Aspose ocr for .net on different files

Hi Team,
Need your help on below requirements on OCR of documents --> with samples

  1. OCR on Scanned PDF
  2. OCR on Text PDF
  3. OCR on TIF files
  4. OCR on Image files (jpg, png, bmp, …)
  5. OCR on Office files (doc, xls, ppt)

@venkatmallu

Please check the following documentation article(s) to fulfil your requirements:

Please note that reading Text PDF files is not a feature of Aspose.OCR. It is done by Aspose.PDF. Furthermore, regarding DOC/XLS/PPT file(s), do they also contain scanned documents on which you want to perform OCR? OR there is simple text in them?
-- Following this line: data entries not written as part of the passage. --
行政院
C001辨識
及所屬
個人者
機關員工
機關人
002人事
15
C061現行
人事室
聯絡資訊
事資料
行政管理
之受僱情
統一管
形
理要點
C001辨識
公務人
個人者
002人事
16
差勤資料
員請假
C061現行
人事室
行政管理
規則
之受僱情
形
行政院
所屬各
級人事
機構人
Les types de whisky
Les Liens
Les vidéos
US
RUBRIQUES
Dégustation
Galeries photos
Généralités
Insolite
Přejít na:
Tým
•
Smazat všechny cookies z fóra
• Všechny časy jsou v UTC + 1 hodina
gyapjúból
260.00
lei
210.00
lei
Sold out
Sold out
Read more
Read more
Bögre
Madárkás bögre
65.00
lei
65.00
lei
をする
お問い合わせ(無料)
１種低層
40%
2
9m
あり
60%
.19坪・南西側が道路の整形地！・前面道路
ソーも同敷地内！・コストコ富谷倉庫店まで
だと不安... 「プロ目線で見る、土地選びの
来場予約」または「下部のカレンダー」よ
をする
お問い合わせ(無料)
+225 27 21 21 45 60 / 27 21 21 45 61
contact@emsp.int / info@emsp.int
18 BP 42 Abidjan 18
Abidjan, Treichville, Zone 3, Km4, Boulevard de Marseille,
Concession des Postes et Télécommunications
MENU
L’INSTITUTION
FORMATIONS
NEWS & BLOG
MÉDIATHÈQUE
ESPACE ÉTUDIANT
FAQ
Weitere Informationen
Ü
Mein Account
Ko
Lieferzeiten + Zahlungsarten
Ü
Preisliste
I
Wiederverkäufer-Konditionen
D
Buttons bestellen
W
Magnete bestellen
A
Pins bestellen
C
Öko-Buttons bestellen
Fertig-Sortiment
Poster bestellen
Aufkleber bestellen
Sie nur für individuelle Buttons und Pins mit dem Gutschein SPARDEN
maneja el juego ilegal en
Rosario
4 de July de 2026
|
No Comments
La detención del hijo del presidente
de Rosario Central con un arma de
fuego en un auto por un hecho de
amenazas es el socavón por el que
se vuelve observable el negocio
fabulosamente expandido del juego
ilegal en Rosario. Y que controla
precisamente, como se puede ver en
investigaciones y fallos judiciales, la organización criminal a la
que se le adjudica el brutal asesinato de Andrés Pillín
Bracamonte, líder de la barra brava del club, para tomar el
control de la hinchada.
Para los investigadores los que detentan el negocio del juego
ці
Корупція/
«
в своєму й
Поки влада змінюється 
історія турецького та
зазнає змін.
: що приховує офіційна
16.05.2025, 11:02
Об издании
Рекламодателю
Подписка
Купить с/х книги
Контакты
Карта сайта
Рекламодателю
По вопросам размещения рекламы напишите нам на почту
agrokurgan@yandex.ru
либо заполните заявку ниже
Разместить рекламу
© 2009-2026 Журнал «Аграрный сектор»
Thanks for the details and help on below as well.

  1. How to identify the PDF is Scanned PDF / TEXT PDF based on that we can use Aspose.PDF
  2. Sample link on Aspose.PDF to ocr the TEXT PDF
  3. DOCX, XLSX, PPTX may contain only text / only images / both text and images --> any options to extract the content on this combination with Aspose

@venkatmallu

You can use Aspose.PDF to find whether PDF contains images or text only. In the case of a text-only file, you can extract text from it as well using Aspose.PDF.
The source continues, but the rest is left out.